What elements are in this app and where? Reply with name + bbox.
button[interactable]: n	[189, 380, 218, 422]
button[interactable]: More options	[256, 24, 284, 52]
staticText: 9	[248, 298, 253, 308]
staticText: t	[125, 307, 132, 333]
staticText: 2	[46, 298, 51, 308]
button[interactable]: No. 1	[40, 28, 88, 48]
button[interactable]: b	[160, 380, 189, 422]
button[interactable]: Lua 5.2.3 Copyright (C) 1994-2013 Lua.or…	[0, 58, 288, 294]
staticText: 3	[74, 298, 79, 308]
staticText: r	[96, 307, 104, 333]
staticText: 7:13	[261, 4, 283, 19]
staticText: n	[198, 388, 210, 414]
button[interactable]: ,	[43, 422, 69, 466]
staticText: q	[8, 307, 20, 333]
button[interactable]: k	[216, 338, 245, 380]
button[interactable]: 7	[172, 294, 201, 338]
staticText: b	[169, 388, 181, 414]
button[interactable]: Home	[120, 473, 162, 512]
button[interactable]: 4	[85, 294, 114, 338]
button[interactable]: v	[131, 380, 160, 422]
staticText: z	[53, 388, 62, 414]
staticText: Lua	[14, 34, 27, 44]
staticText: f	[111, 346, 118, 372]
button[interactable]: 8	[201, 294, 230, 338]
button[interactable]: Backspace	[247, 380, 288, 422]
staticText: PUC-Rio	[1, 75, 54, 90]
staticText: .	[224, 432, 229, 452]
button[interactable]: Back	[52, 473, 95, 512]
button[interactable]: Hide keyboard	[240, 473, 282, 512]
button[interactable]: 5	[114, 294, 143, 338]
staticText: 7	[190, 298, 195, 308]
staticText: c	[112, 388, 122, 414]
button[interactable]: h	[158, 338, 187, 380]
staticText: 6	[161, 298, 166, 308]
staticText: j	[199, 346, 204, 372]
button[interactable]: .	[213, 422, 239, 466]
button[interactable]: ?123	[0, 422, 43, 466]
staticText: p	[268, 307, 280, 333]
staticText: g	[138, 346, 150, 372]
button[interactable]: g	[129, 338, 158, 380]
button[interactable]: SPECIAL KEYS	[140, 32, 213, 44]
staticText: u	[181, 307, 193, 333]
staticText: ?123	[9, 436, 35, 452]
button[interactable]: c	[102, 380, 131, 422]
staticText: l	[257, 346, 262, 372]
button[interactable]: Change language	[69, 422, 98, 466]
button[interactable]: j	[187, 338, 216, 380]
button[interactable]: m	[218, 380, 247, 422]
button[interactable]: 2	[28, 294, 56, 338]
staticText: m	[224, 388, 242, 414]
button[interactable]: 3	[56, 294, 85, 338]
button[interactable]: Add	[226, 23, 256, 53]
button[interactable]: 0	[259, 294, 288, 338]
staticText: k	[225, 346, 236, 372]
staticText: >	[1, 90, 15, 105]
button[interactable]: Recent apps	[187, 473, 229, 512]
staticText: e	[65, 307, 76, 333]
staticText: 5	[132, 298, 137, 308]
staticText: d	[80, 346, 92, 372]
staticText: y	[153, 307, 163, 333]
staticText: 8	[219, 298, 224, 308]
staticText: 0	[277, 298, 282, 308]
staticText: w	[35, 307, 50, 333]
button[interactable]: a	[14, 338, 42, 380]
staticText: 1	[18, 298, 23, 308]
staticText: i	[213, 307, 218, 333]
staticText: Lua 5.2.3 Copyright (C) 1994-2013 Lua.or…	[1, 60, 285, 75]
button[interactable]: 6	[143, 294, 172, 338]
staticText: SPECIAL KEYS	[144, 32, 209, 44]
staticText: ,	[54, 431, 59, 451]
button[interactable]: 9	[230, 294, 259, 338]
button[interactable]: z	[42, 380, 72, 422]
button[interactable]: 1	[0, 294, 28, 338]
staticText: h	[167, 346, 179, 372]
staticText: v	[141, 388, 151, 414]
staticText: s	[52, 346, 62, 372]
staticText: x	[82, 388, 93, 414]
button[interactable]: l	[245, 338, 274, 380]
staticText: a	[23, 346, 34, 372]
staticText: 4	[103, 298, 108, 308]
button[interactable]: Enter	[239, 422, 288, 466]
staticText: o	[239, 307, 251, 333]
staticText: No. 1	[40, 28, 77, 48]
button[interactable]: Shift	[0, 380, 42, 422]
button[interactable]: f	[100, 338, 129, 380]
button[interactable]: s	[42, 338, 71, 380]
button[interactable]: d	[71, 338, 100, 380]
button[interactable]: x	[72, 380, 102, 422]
--
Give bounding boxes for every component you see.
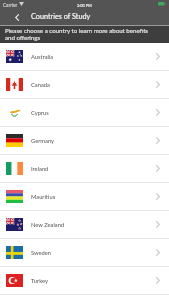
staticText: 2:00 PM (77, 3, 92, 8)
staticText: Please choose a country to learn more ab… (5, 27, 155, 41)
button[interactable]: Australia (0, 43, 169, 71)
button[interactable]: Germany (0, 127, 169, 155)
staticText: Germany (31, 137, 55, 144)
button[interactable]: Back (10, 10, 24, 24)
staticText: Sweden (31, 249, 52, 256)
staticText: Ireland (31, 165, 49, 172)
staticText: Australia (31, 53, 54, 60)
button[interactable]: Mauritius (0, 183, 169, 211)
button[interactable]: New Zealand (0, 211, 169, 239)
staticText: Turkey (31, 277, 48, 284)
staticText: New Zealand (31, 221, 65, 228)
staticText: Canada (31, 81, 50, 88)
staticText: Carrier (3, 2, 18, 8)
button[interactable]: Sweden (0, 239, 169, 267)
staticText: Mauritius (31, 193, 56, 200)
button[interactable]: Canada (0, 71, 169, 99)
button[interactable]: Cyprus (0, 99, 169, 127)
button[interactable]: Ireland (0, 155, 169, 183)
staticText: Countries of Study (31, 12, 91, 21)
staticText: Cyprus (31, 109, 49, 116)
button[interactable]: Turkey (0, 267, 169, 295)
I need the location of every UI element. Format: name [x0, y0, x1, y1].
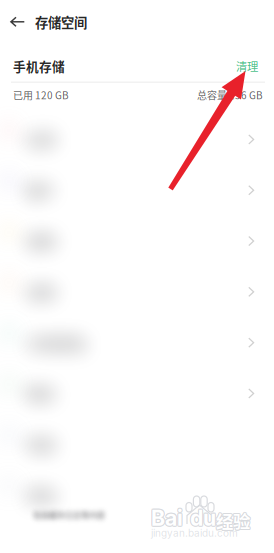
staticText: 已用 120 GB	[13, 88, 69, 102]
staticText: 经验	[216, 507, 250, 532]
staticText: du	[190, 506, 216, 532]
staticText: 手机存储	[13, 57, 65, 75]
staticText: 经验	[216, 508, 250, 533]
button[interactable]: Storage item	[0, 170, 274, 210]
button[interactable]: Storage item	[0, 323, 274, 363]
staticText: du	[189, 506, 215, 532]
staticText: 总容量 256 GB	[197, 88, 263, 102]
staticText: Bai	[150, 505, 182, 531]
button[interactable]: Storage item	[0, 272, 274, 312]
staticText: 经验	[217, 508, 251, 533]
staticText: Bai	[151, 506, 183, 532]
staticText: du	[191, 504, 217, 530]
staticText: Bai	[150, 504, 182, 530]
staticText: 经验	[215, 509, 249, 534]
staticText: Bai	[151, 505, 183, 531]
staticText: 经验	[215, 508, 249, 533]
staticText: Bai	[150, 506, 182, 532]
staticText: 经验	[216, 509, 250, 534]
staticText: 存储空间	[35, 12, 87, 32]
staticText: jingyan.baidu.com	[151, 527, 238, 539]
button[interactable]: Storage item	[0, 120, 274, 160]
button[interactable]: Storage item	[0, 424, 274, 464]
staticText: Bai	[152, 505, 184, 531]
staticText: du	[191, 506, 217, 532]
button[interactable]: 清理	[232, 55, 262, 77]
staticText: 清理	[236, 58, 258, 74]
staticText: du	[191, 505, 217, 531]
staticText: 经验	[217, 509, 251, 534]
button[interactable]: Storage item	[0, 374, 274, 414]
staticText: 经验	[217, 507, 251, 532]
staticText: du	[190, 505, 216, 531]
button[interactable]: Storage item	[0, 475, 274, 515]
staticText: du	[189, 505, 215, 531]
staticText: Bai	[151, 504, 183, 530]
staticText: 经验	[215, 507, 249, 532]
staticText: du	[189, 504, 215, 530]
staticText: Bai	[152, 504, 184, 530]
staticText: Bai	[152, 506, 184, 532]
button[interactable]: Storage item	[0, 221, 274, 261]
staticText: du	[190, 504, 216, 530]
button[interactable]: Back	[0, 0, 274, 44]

[WHAT IS NEEDED] Which of the lines above hold the string "KEYS"? Copy each one.

[RESULT OF THIS EXERCISE]
button[interactable]: SPECIAL KEYS	[140, 32, 213, 44]
staticText: SPECIAL KEYS	[144, 32, 209, 44]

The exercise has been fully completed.